Rockefeller returned to public service in 1950 when President
Harry S. Truman appointed him Chairman of the
International Development Advisory Board. The Board was charged
with developing a plan for implementing the President’s
Point IV program of providing foreign
technical assistance. In 1952 President-Elect
Dwight D. Eisenhower asked Rockefeller to Chair the
President’s Advisory Committee on Government Organization to
recommend ways of improving efficiency and effectiveness of the
executive branch of the federal government. Rockefeller recommended
thirteen reorganization plans, all of which were implemented. The
plans implemented organizational changes in the Department of
Defense, the Department of Defense Mobilization and the Department
of Agriculture. His recommendations also led to the creation of the
Department of Health, Education and Welfare. Rockefeller was
appointed Under-Secretary of this new department in 1953.
Rockefeller was active in HEW’s legislative program and implemented
measures that added ten million people under the Social Security
program.
In 1954 he was appointed Special Assistant to the President for
Foreign Affairs (sometimes referred to as Special Assistant to the
President for Psychological Warfare.) He was tasked with providing
the President with advice and assistance in developing programs by
which the various departments of the government could counter
Soviet foreign policy challenges. As part of this responsibility he
was named as the President’s representative on the
Operations Coordinating Board,
a committee of the
National Security
Council. The other members were the Undersecretary of State,
the Deputy Secretary of Defense, the director of the Foreign
Operations Administration, and the
Central
Intelligence Agency director. The OCB’s purpose was to oversee
coordinated execution of security policy and plans, including
clandestine operations.
Rockefeller broadly interpreted his directive and became an
advocate for foreign economic aid as indispensible to national
security. Most of Rockefeller’s initiatives were blocked by
Secretary of State John Foster Dulles and his Under Secretary,
Herbert Hoover, Jr., both traditionalists who resented what they
perceived as outside interference from Rockefeller, and by Treasury
Secretary George Humphrey for financial reasons.
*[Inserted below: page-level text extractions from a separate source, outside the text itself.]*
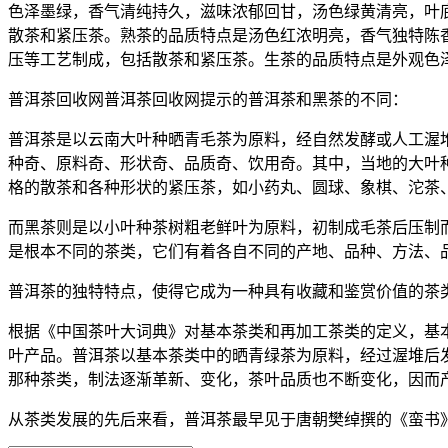
色泽墨绿，香气清纯持久，滋味浓郁回甘，汤色绿黄清亮，叶
散茶和紧压茶。熟茶的品质特点是汤色红浓明亮，香气独特陈
压等工艺制成，包括散茶和紧压茶。生茶的品质特点是外观色
普洱茶回收网普洱茶回收网提示的普洱茶和黑茶的不同：
普洱茶是以云南大叶种晒青毛茶为原料，经自然发酵或人工渥
种奇、原料奇、形状奇、品质奇、饮用奇。其中，当地的大叶
格的散茶和各种形状的紧压茶，如小药丸、圆球、象棋、沱茶
而黑茶则是以小叶种茶树粗老鲜叶为原料，初制成毛茶后压制
是根本不同的茶类，它们有着各自不同的产地、品种、方法、
普洱茶的独特特点，使得它成为一种具有收藏和鉴赏价值的茶
根据《中国茶叶大词典》对基本茶类和再加工茶类的定义，基
叶产品。普洱茶以基本茶类中的晒青绿茶为原料，经过渥堆后
那种茶类，制法逐渐革新、变化，茶叶品质也不断变化，因而
从茶类发展的先后来看，普洱茶最早见于唐朝樊绰撰的《蛮书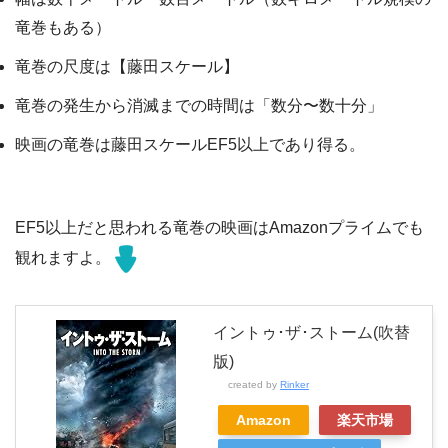
竜巻もある）
竜巻の尺度は【藤田スケール】
竜巻の発生から消滅までの時間は「数分〜数十分」
映画の竜巻は藤田スケールEF5以上であり得る。
EF5以上だと思われる竜巻の映画はAmazonプライムでも
観れますよ。
イントゥ･ザ･ストーム(吹替
版)
created by
Rinker
Amazon
楽天市場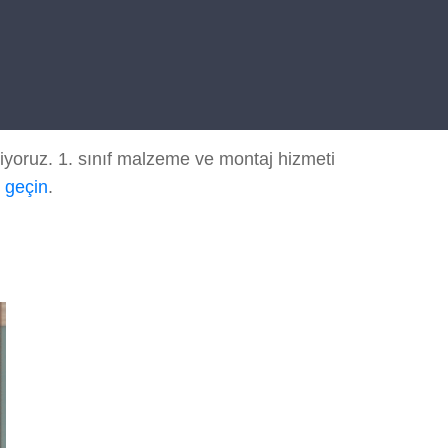
iyoruz. 1. sınıf malzeme ve montaj hizmeti
e geçin
.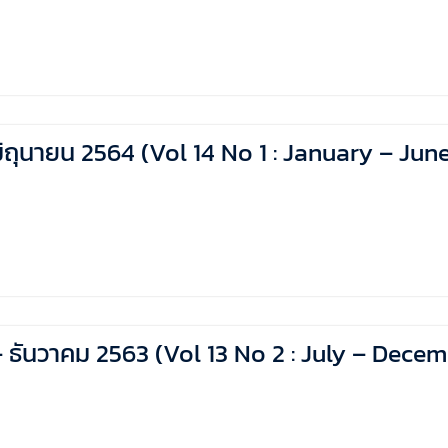
 – มิถุนายน 2564 (Vol 14 No 1 : January – Jun
คม – ธันวาคม 2563 (Vol 13 No 2 : July – Dec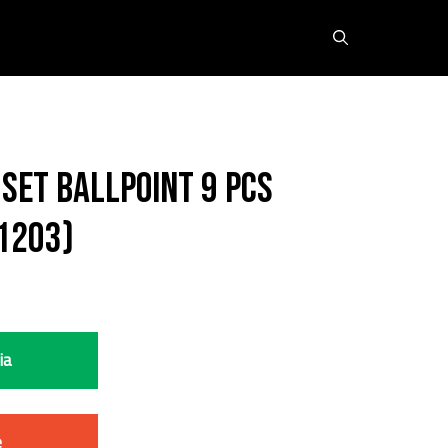
 Set Ballpoint 9 Pcs
1203)
ia
e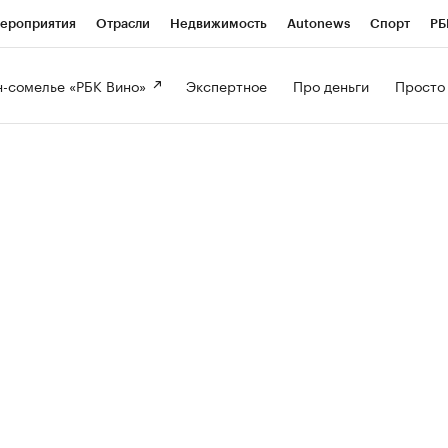
ероприятия
Отрасли
Недвижимость
Autonews
Спорт
РБ
-сомелье «РБК Вино» 
Экспертное 
Про деньги 
Просто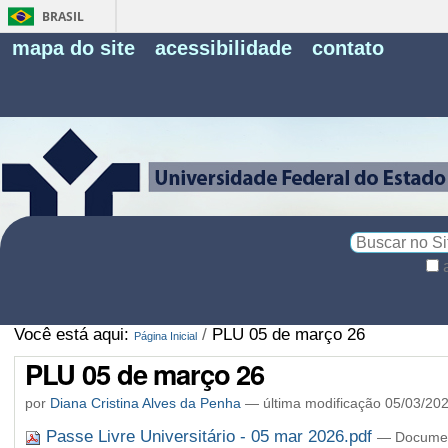
BRASIL
Fe
mapa do site
acessibilidade
contato
Pe
Busca
Busca
Avançada…
Você está aqui:
/
PLU 05 de março 26
Página Inicial
PLU 05 de março 26
por
Diana Cristina Alves da Penha
—
última modificação
05/03/202
Passe Livre Universitário - 05 mar 2026.pdf
— Documen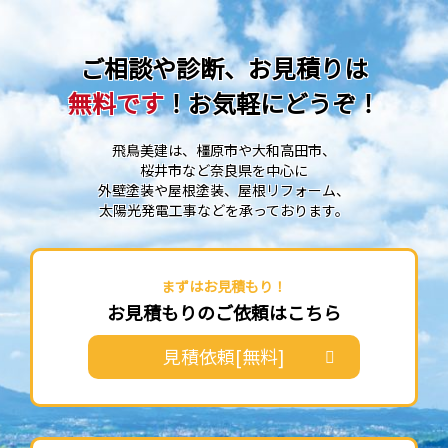
ご相談や診断、お見積りは
無料です
！お気軽にどうぞ！
飛鳥美建は、橿原市や大和高田市、
桜井市など奈良県を中心に
外壁塗装や屋根塗装、屋根リフォーム、
太陽光発電工事などを承っております。
まずはお見積もり！
お見積もりのご依頼はこちら
見積依頼[無料]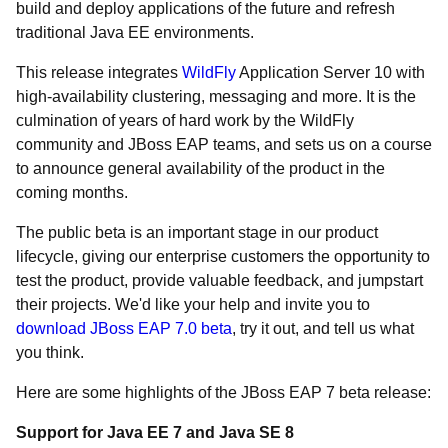
build and deploy applications of the future and refresh
traditional Java EE environments.
This release integrates
WildFly
Application Server 10 with
high-availability clustering, messaging and more. It is the
culmination of years of hard work by the WildFly
community and JBoss EAP teams, and sets us on a course
to announce general availability of the product in the
coming months.
The public beta is an important stage in our product
lifecycle, giving our enterprise customers the opportunity to
test the product, provide valuable feedback, and jumpstart
their projects. We'd like your help and invite you to
download JBoss EAP 7.0 beta
, try it out, and tell us what
you think.
Here are some highlights of the JBoss EAP 7 beta release:
Support for Java EE 7 and Java SE 8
However, in June
1955 Rockefeller convened a week-long meeting of experts from
various disciplines to assess the US position in the psychological
aspects of the Cold War and develop proposals that could give the
US the initiative at the upcoming Summit Conference in Geneva. The
meeting was held at the Marine Corps school at Quantico, Virginia
and became known as the Quantico Study. The Quantico panel
developed a proposal called “open skies” wherein the US and the
Soviet Union would exchange blueprints of military installations
and agree to mutual aerial reconnaissance. Thus military buildups
would be revealed and the danger of surprise attacks minimized. It
was a counter proposal to the Soviet proposal of universal
disarmament. The feeling was that the Soviets could not refuse the
proposal if they were serious about disarmament.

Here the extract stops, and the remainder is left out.